Das Mindset von Designer*innen, also Aufgeschlossenheit und Neugier soll transportiert werden, in dem man im Rahmen von Workshops den Teilnehmer*innen die Arbeitsweise und Methoden näher bringt. Wenn der Funke erstmal übergesprungen ist, kann daraus dann ein richtiges Feuer entstehen.  Kreativität lässt sich also durchaus lernen.

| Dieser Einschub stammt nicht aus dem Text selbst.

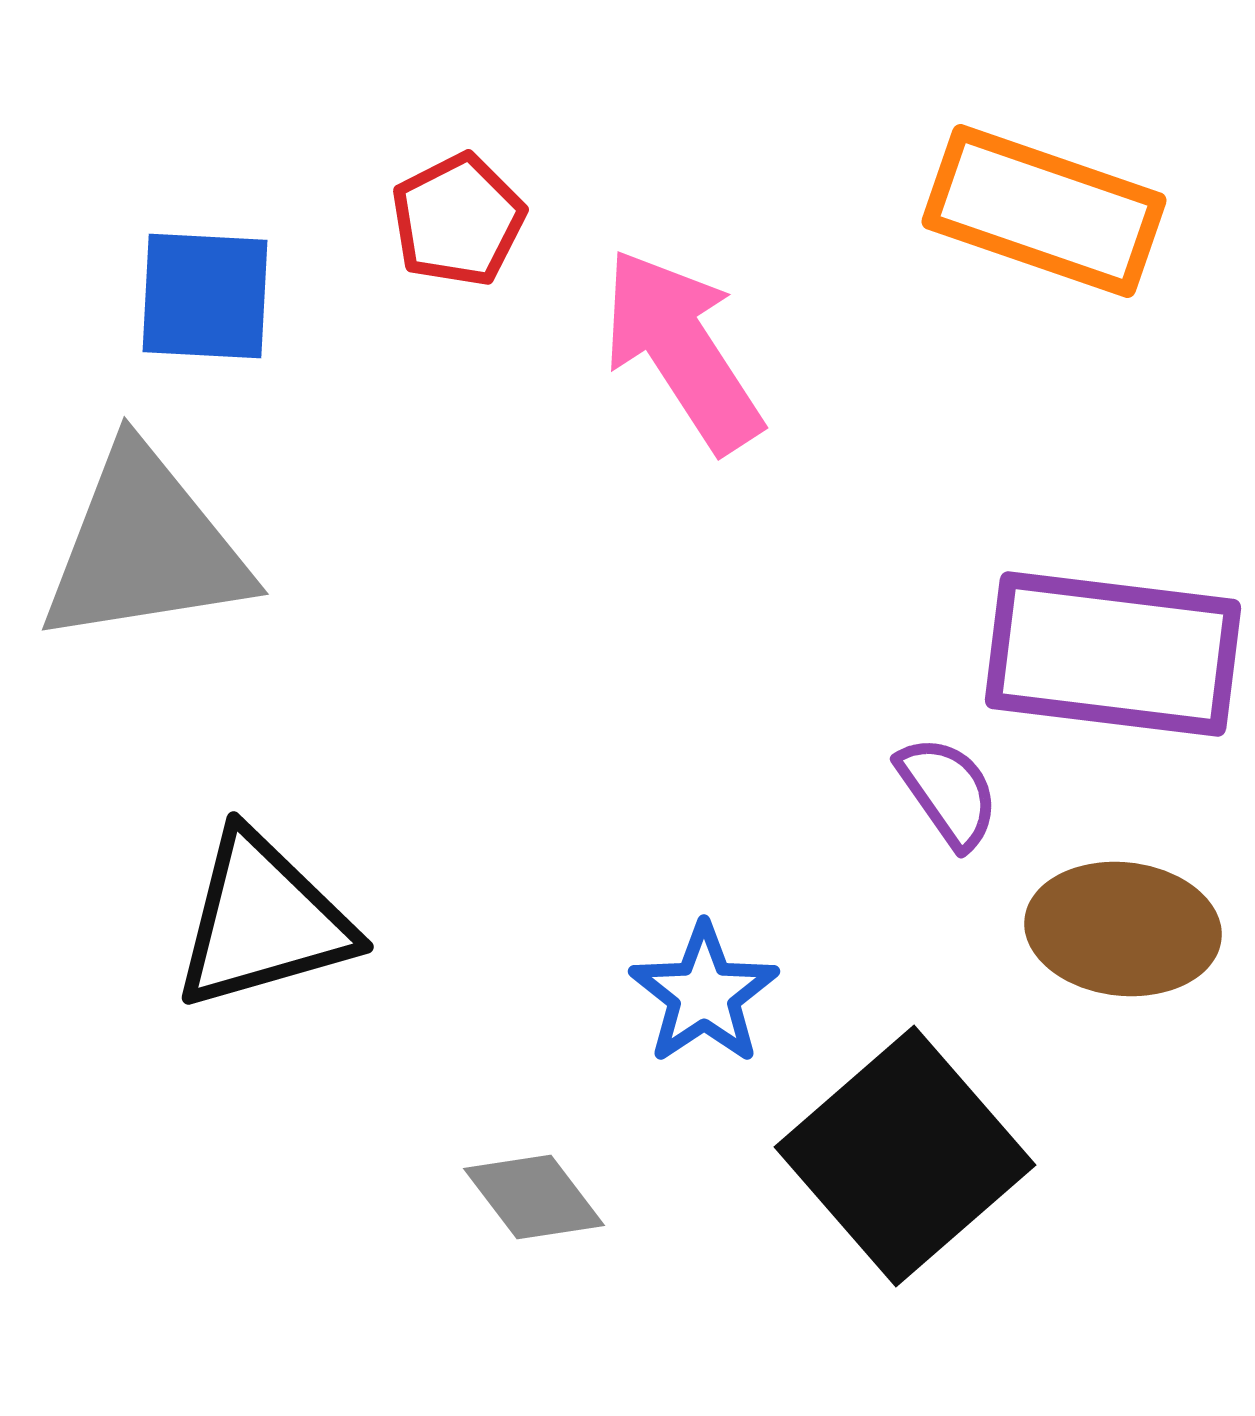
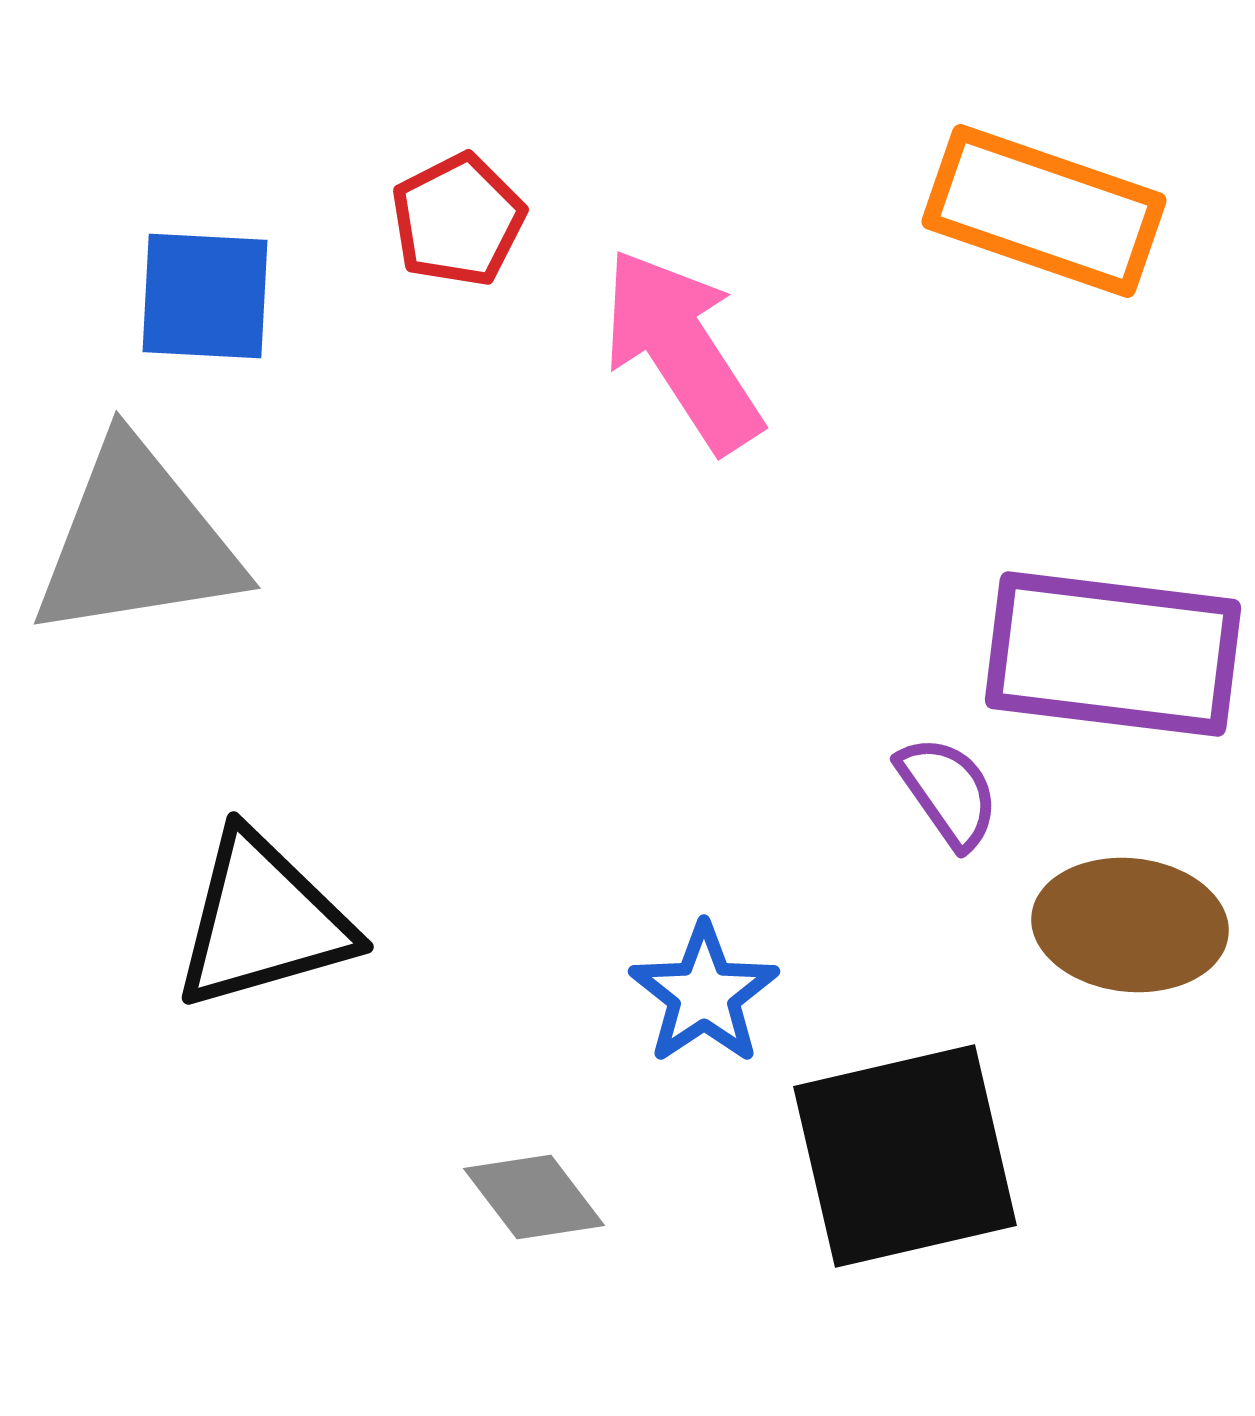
gray triangle: moved 8 px left, 6 px up
brown ellipse: moved 7 px right, 4 px up
black square: rotated 28 degrees clockwise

Alles was es dafür braucht, ist ein wenig Abstand zu den Dingen, damit sie auch unvoreingenommen betrachtet werden können.  Wer sich selbst zurück nimmt und die Gedanken einfach mal schweifen lässt, zum beispiel während einer Zugfahrt, bekommt die Ideen von ganz allein. Zumindest fühlt es sich so an.

Kreative Blockaden

Jede*r Kreativarbeiter*in hat auch mal mit Blockaden zu tun.  Es ist wichtig, sich selbst nicht zu sehr unter Druck zu setzen, wenn die (vermeintlich) guten Ideen nicht gleich kommen. Bei mir ist es meistens so, dass ich etwa eine Woche nach dem ersten Briefing warte und mich in dieser Zeit gar nicht mit dem Projekt bzw. dem Thema beschäftige. Und meistens ca. nach etwa drei Tagen kommen die Ideen von ganz alleine. Wenn ich morgens im Zug sitze und meine Gedanken von ganz allein zur Problemstellung wandern beispielsweise.

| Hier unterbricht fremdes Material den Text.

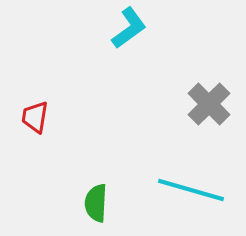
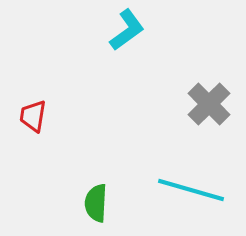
cyan L-shape: moved 2 px left, 2 px down
red trapezoid: moved 2 px left, 1 px up
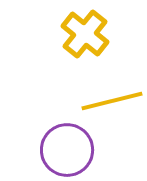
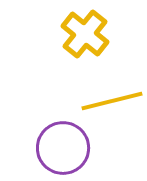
purple circle: moved 4 px left, 2 px up
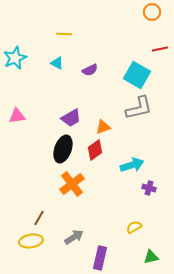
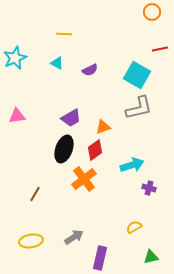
black ellipse: moved 1 px right
orange cross: moved 12 px right, 5 px up
brown line: moved 4 px left, 24 px up
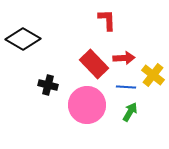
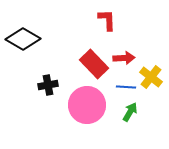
yellow cross: moved 2 px left, 2 px down
black cross: rotated 24 degrees counterclockwise
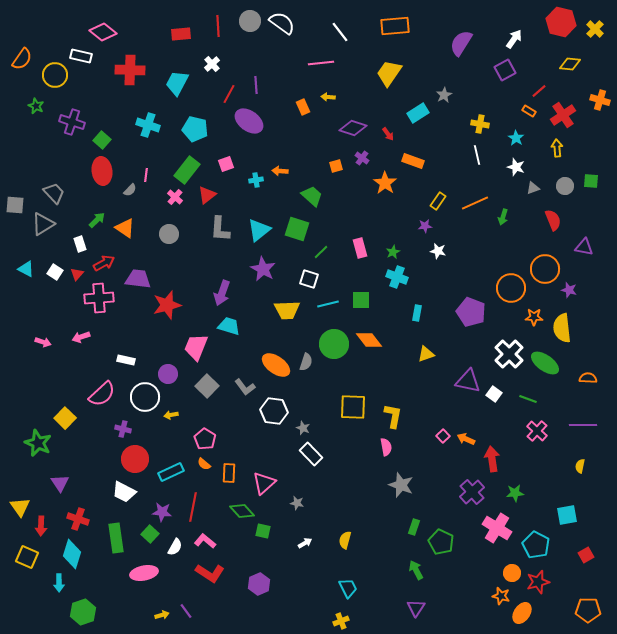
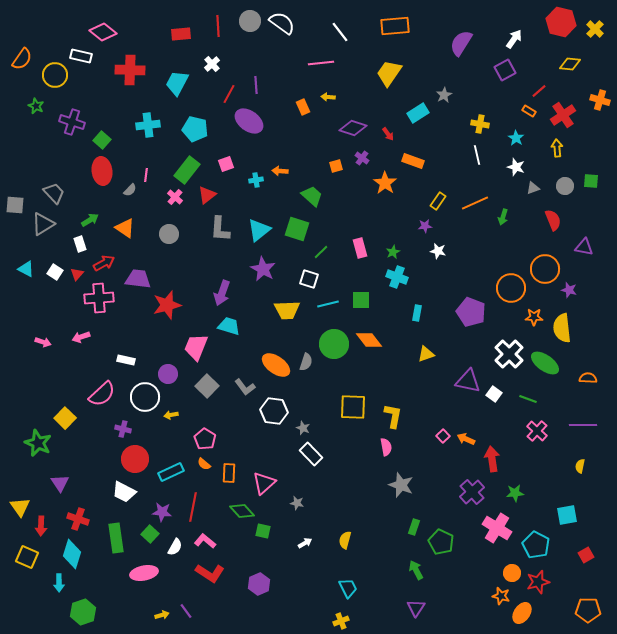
cyan cross at (148, 125): rotated 25 degrees counterclockwise
green arrow at (97, 220): moved 7 px left; rotated 12 degrees clockwise
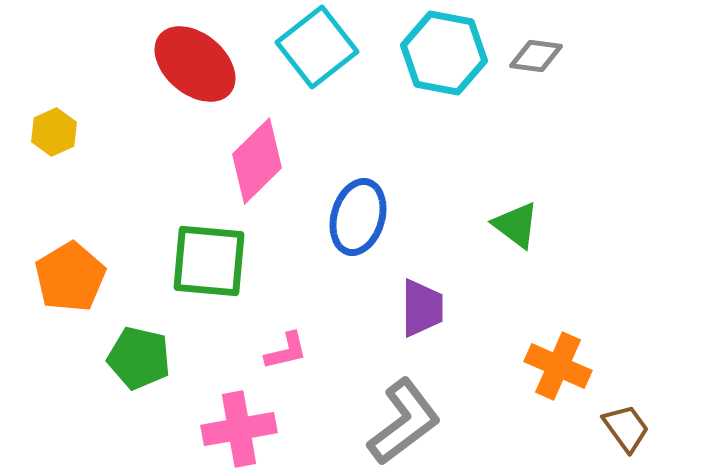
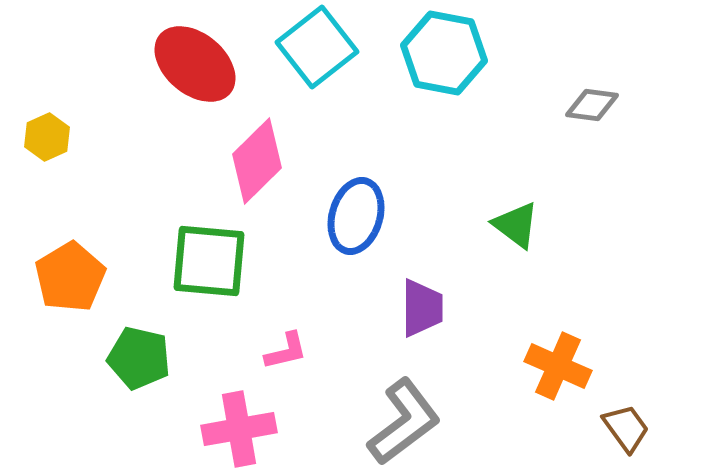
gray diamond: moved 56 px right, 49 px down
yellow hexagon: moved 7 px left, 5 px down
blue ellipse: moved 2 px left, 1 px up
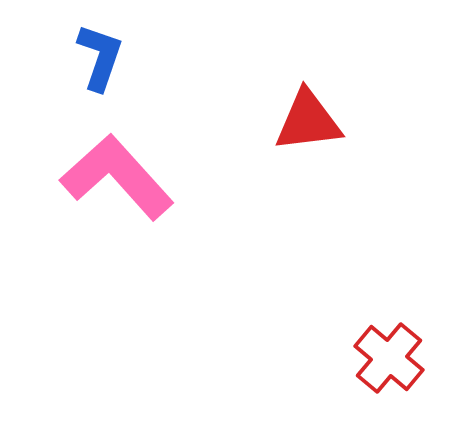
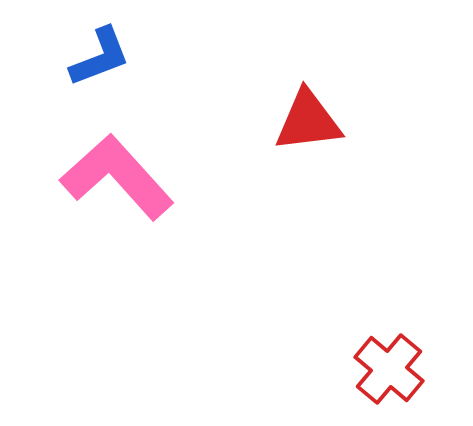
blue L-shape: rotated 50 degrees clockwise
red cross: moved 11 px down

Als Künstler*in oder Musiker*in hat man sich irgendwann mit den Dingen die stören beschäftigt, die eigene Meinung in ein Kreativprodukt verwandelt und bevor sich auf etwas neues gestürzt werden kann, fühlt man evtl. eine Leere. Daher ist es wichtig sich immer wieder neuen Input zu holen, über den Tellerrand zu blicken und sich auch mal mit Dingen zu beschäftigen, die außerhalb der Komfort-Zone sind.

Als Industriedesigner*in hat man den Luxus, auf fremde Ideen zurückgreifen zu können.